— WHAT YOU NEED TO DO —
Extract the opening line of the entries and every line after it, stopping at and including the line that contains "Formålet med at". Do not include pictures.

— DATA FOR THIS TASK —
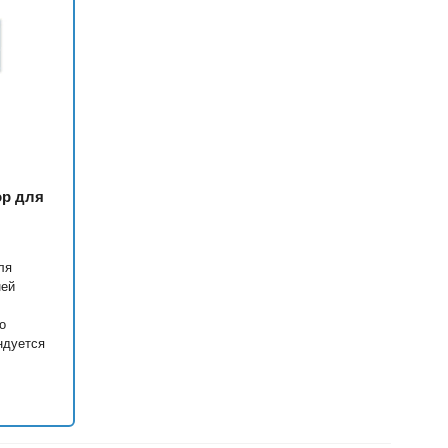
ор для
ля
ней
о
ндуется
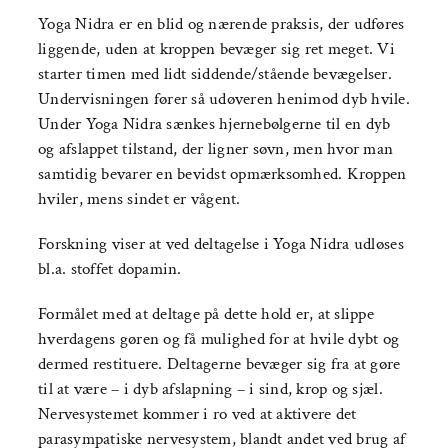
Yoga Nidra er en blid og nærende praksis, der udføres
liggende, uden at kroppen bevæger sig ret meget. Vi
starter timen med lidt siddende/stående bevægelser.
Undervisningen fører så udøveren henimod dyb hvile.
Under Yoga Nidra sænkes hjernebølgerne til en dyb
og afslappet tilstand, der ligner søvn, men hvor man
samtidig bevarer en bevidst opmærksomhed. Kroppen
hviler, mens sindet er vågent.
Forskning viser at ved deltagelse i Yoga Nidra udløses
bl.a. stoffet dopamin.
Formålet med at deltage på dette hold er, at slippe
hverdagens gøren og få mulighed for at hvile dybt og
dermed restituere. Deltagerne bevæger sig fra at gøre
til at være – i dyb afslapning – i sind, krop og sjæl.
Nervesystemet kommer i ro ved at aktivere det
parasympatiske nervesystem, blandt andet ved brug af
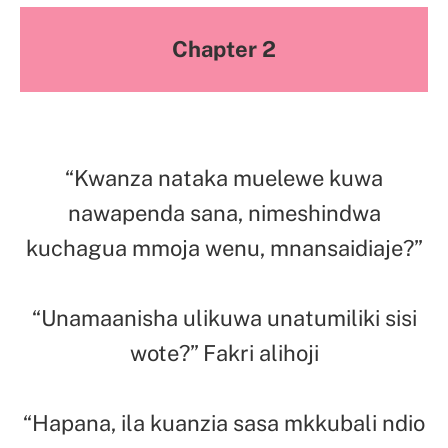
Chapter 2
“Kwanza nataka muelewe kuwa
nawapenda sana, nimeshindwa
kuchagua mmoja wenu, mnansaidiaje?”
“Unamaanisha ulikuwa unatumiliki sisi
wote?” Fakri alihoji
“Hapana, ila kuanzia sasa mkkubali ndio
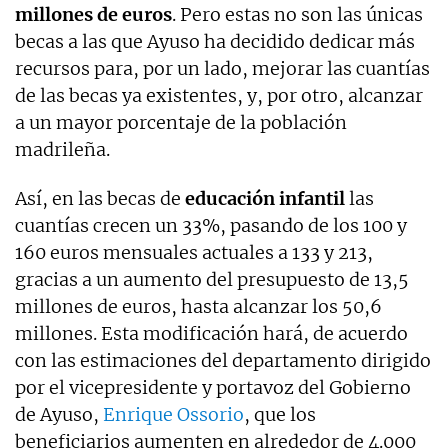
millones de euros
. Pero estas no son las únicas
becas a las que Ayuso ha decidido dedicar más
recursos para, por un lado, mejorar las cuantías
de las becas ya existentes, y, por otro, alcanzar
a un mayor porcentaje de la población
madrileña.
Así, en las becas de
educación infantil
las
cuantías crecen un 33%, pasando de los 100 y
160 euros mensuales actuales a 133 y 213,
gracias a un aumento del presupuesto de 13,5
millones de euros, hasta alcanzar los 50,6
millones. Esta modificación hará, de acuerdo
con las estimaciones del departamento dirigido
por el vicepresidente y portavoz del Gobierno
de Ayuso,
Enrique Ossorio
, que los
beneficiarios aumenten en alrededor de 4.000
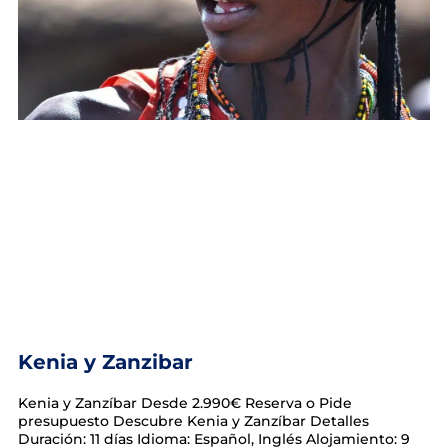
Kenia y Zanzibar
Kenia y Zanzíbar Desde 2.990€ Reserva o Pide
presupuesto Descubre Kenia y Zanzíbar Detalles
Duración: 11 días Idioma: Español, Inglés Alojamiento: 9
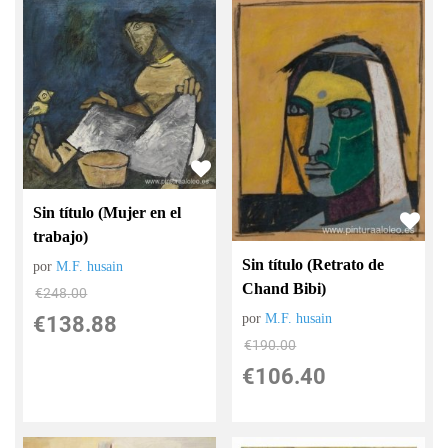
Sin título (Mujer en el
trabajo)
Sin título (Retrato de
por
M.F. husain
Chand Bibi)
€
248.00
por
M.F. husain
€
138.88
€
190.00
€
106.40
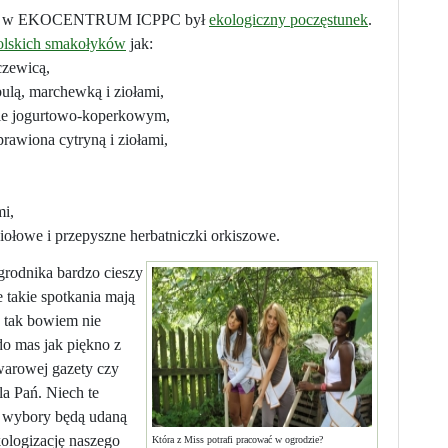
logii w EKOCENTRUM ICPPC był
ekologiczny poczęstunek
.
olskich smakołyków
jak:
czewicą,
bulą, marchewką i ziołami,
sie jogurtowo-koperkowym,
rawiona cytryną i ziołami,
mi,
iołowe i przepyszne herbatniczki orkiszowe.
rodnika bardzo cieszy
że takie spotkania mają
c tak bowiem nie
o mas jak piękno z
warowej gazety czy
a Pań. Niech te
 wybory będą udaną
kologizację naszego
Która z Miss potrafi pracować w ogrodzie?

— EXERCISE ANSWER —
ор для
ля
ней
о
ндуется
Yoga Nidra er en blid og nærende praksis, der udføres
liggende, uden at kroppen bevæger sig ret meget. Vi
starter timen med lidt siddende/stående bevægelser.
Undervisningen fører så udøveren henimod dyb hvile.
Under Yoga Nidra sænkes hjernebølgerne til en dyb
og afslappet tilstand, der ligner søvn, men hvor man
samtidig bevarer en bevidst opmærksomhed. Kroppen
hviler, mens sindet er vågent.
Forskning viser at ved deltagelse i Yoga Nidra udløses
bl.a. stoffet dopamin.
Formålet med at deltage på dette hold er, at slippe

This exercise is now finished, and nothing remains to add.